Guardian 25,311 – Rufus

Posted by Andrew on May 2nd, 2011


Mostly the usual smooth and straightforward clueing from Rufus this sunny Bank Holiday, with a couple of rather over-familiar clues (27ac, 8dn), but I slowed down at the end and took a bit longer than usual to finish it off, though for no particular reason that I can see looking back.

1. EPIGRAM E (point of the compass) + PIG + RAM (animals)
5. CRYPTIC PT (exercise) in CRY (keen) + IC
10. ANTE Reverse of ETNA
11. DRAWBRIDGE DRAW (tie) + BRIDGE (game)
12. INSECT IN (fashionable) + SECT (school)
13. DEFRAYED FRAY (battle) in DEED (action)
14. LECTURING Double definition
16. ID EST EDITS* – ID EST (Latin for “that is”) is what “i.e.” is short for.
17. BLUES Double definition
19. SPACE RACE Cryptic definition
24. AIRING A1 + RING (call)
27. IDEA IDEAL less its last letter. We’ve seen this, er, idea many times before.
29. FRIGATE RIG (sails etc) in FATE (lot)
2. PENANCE PENZANCE less Z (“last character”)
3. GEESE Reverse of SEE in [a]GE[s]. “Capital savers” refers to a story (which I didn’t know, or had forgotten) of how Rome was saved from invading Gauls when some sacred geese were disturbed and woke the sleeping garrison.
4. AUDITOR Cryptic definition – auditors check a company’s accounts
6. REBUFF Double definition
8. INGRESS INGRES (painter) + S (another point of the compass)
9. MAIDEN’S PRAYER (ESPY AN ADMIRER)* – a very apt anagram.
18. LOOK OUT “Cave” (pronounced cay-vee) is Latin for “look out”, as called out by public schoolboys when “the beak” was on his way.
20. CHANTER Cryptic definition – a chanter is the “pipe” on a set of bagpipes that is used to play the melody. Cue the famous joke: Why do bagpipers walk around when they play? To try to get away from the noise.
21. CONSENT CON (vote against) + SENT (told to go)
22. SAVAGE VA (Virginia) in SAGE
25. RUING I in RUNG (called)

24 Responses to “Guardian 25,311 – Rufus”

  1. Kathryn's Dad says:

    Thanks, Andrew.

    Not sure if it’s my bank holiday lethargy or whether Rufus had a double dose of Weetabix before he set this one, but this was tough by this setter’s standards, I thought. I liked it though. Didn’t know the GEESE story, so thanks for that; MAIDEN’S PRAYER was also new to me. SPACE RACE was a clever cryptic definition.

  2. Martin H says:

    A concise and fair commentary as usual, Andrew. 1 and 17 seem familiar too. None of the cds up to much – CHANTER is a bit pointless because the drones on a set of bagpipes are pipes as well. Otherwise, a few to think about: 3,9,13,25,26 all good.

  3. Ian says:

    Thanks Andrew. Rufus maintains the perceptible trend towards more challenging crosswords.
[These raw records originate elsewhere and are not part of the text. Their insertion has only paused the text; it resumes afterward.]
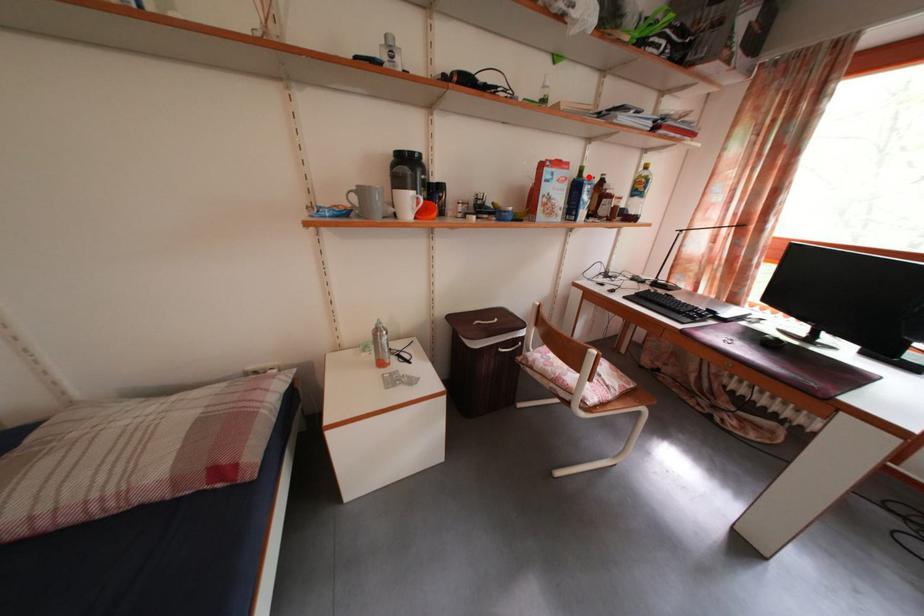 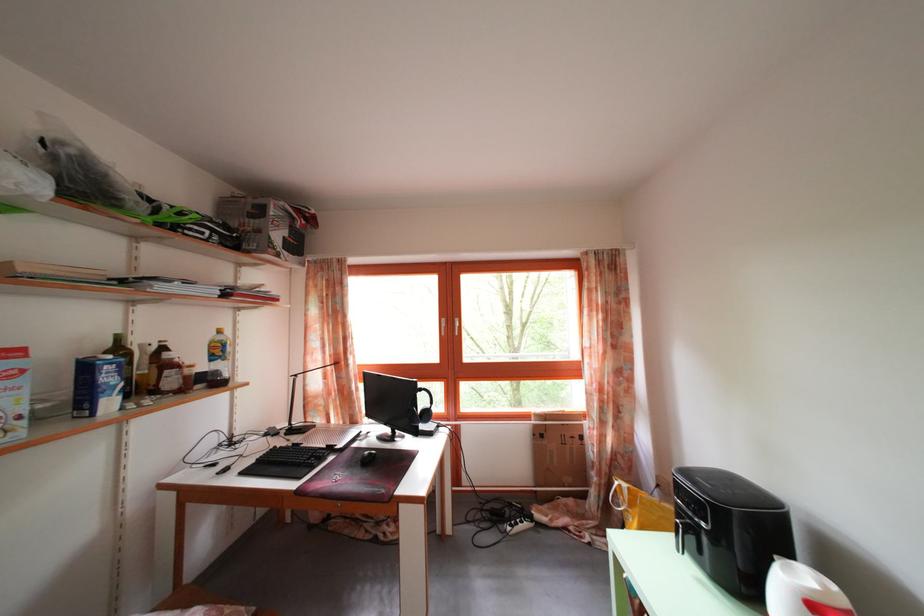 Question: I am providing you with two images of the same scene from different viewpoints. A red point is marked on the first image. Is the red point's position out of view in image 2?

Choices:
 (A) Yes
 (B) No

Answer: (B) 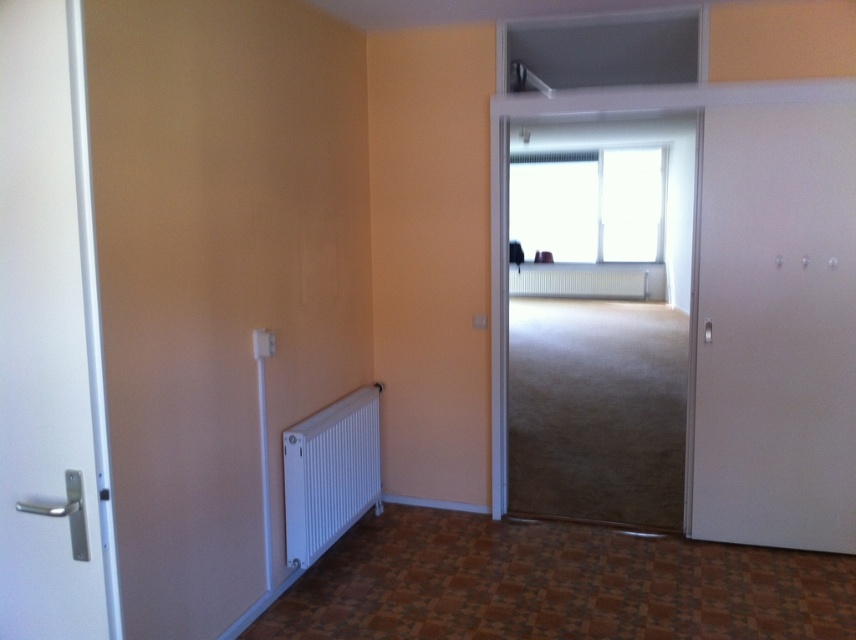 Question: Which of the following is the farthest from the observer?

Choices:
 (A) white matte door at left
 (B) white matte radiator at center

Answer: (B)

Question: Is white matte door at right to the left of white metallic radiator at lower left from the viewer's perspective?

Choices:
 (A) no
 (B) yes

Answer: (A)

Question: Is white metallic radiator at lower left below white matte radiator at center?

Choices:
 (A) no
 (B) yes

Answer: (B)

Question: Which point is farther to the camera?

Choices:
 (A) (82, 586)
 (B) (651, 284)

Answer: (B)

Question: Can you confirm if white matte door at left is positioned to the right of white matte radiator at center?

Choices:
 (A) yes
 (B) no

Answer: (B)

Question: Considering the real-world distances, which object is farthest from the white matte door at right?

Choices:
 (A) white metallic radiator at lower left
 (B) white matte radiator at center

Answer: (B) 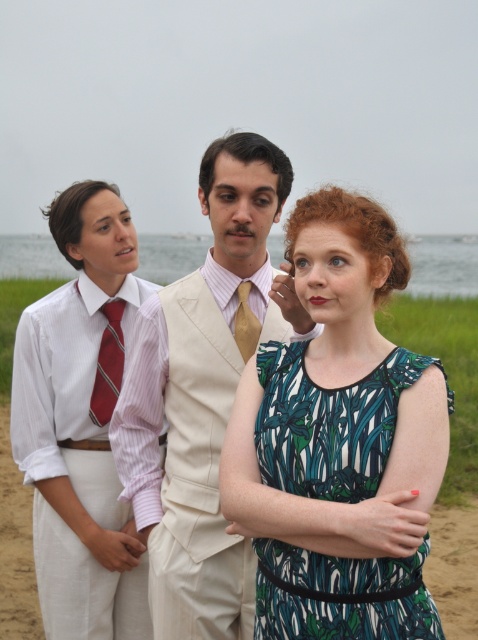 Question: Among these points, which one is farthest from the camera?

Choices:
 (A) (110, 388)
 (B) (297, 452)

Answer: (A)

Question: Can you confirm if light beige vest at center is thinner than matte striped shirt at left?

Choices:
 (A) no
 (B) yes

Answer: (A)

Question: Can you confirm if light beige vest at center is smaller than gold silk tie at center?

Choices:
 (A) yes
 (B) no

Answer: (B)

Question: Which object appears farthest from the camera in this image?

Choices:
 (A) printed fabric dress at center
 (B) striped silk tie at center
 (C) light beige vest at center
 (D) matte striped shirt at left

Answer: (B)

Question: Is light beige vest at center in front of matte striped shirt at left?

Choices:
 (A) yes
 (B) no

Answer: (A)

Question: Which point is farther to the camera?

Choices:
 (A) (280, 157)
 (B) (382, 372)
 (C) (128, 596)
 (D) (115, 388)

Answer: (C) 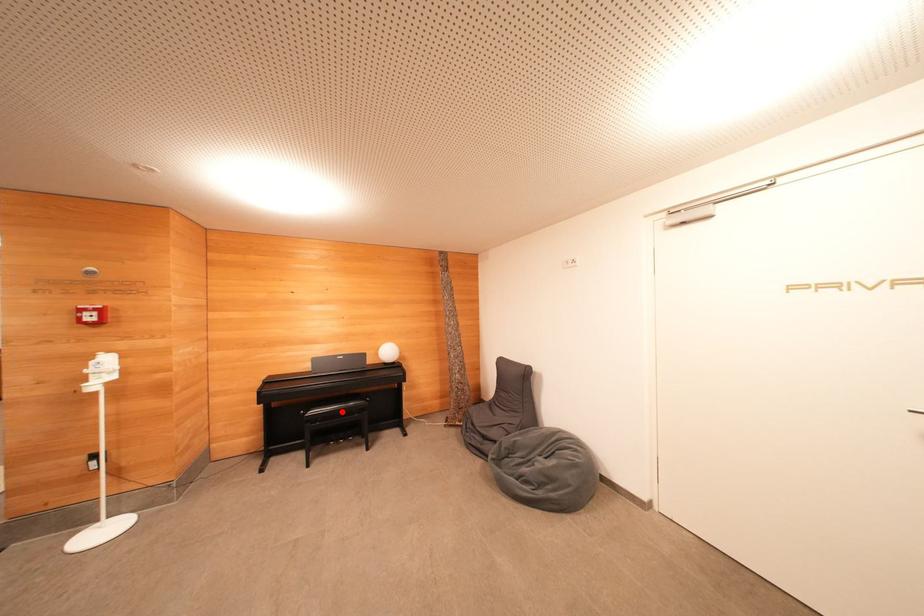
    A mixed bag in terms of difficulty but there was a seamlessness throughout when it came to the surfaces.

    Highlights included the the use of A1 ring as a syn for ‘Display’, the wordplay for ‘drawbridge’ and 26 across was a lovely construct.

    Top clues were 29 across, a nice use of fate for lot. As good as that was,  it was bettered by 19 across which was quite marvellous.

  4. Median says:

    I agree that this was a tougher Rufus than usual. A couple of the cryptic definitions defeated me: SPACE RACE and CHANTER.

  5. Stella says:

    Thanks Andrew,

    No Bank Holiday for me, but I found this a little more challenging than the usual Monday fare.
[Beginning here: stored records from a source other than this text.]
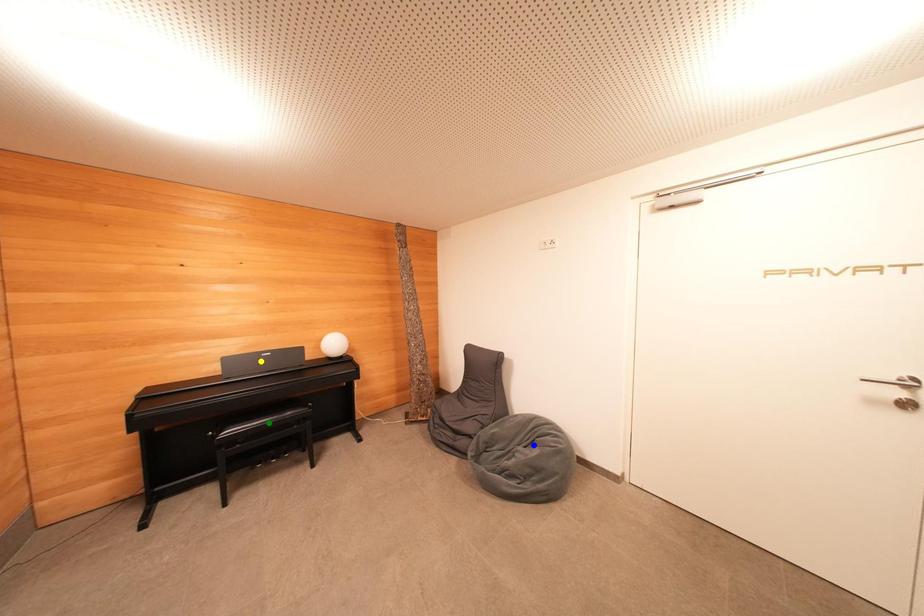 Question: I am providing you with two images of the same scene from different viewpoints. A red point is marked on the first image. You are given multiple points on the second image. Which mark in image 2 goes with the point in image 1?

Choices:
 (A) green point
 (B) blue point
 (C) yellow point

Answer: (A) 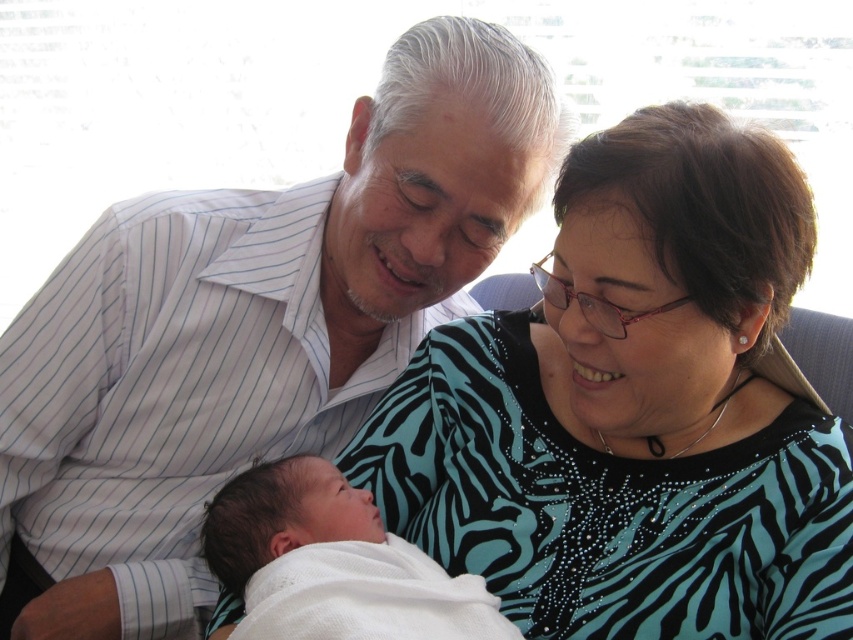 From the picture: Can you confirm if zebra print blouse at center is shorter than white soft cloth at center?

In fact, zebra print blouse at center may be taller than white soft cloth at center.

Does zebra print blouse at center lie in front of white soft cloth at center?

No.

Find the location of a particular element. Image resolution: width=853 pixels, height=640 pixels. zebra print blouse at center is located at coordinates (635, 408).

This screenshot has width=853, height=640. What do you see at coordinates (248, 332) in the screenshot?
I see `white striped shirt at upper left` at bounding box center [248, 332].

Which is more to the left, white striped shirt at upper left or white soft cloth at center?

From the viewer's perspective, white striped shirt at upper left appears more on the left side.

Is point (505, 186) positioned behind point (354, 588)?

Yes, it is behind point (354, 588).

Find the location of a particular element. The width and height of the screenshot is (853, 640). white striped shirt at upper left is located at coordinates click(x=248, y=332).

Is point (709, 470) positioned in front of point (107, 356)?

Yes, point (709, 470) is closer to viewer.

Who is higher up, zebra print blouse at center or white striped shirt at upper left?

white striped shirt at upper left is above.

Which is behind, point (791, 218) or point (163, 428)?

Point (163, 428)

The width and height of the screenshot is (853, 640). Find the location of `zebra print blouse at center`. zebra print blouse at center is located at coordinates (635, 408).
    Thanks for the goose story, and the definition of ‘chanter’

    Thanks for the entertainment, Rufus.

  6. Robi says:

    Thanks Rufus for an entertaining puzzle.

    Good blog, Andrew. I spent ages on ‘capital savers’ before coming to find your explanation. I thought it must be some obscure reference to types of hats or somesuch. I, of course, got misled by the cricket in 12 as I’m so used to setters making some obscure reference to the game. I didn’t know CHANTER – thought this was some reference to someone who pipes.

    I particularly enjoyed MAIDEN’S PRAYER and FRIGATE, which I thought at the beginning might have been ‘rigging.’

  7. Bryan says:

    Many thanks Andrew

    I didn’t understand the Capital Savers part 3d even though GEESE jumped out.

    I had a friend who used to play the bagpipes and so I was aware of CHANTER but, at first, I was looking for something else.

  8. tupu says:

    Thanks Andrew and Rufus

    Came to this late after a spate of rough-cutting at the back of the garden.

    Like some others found this tough in parts, but a very good puzzle overall.

    :) At last, a classical education pays off. I knew the geese story!

    Lots of good clues. I liked 10a, 12a (nicely misleading), 19a (very economical), 26a, 29a (like Robi I had to think myself out of ‘rigging’), 3d, 9d (great surface and not easy to see), 15d. Had to guess and check ‘chanter’.

  9. Eileen says:

    Thank you for the blog, Andrew, and Rufus for the puzzle – especially for 3 and 9dn.

    Like tupu, I knew the geese story and have been struggling to find more wordplay, since the geese were on the Capitol :-) – lovely clue, anyway!

  10. chas says:

    Thanks to Andrew for the blog.

    I once knew the story about the geese but had forgotten it when I came to this puzzle – thanks for reminding me.

    I liked 9d and 26a. I had a great struggle with 19a until I had sufficient crossing letters then thought Well Done Rufus.

    I disliked 10a: “idea1 backing idea2″ this format means you cannot write in the answer without a crossing letter.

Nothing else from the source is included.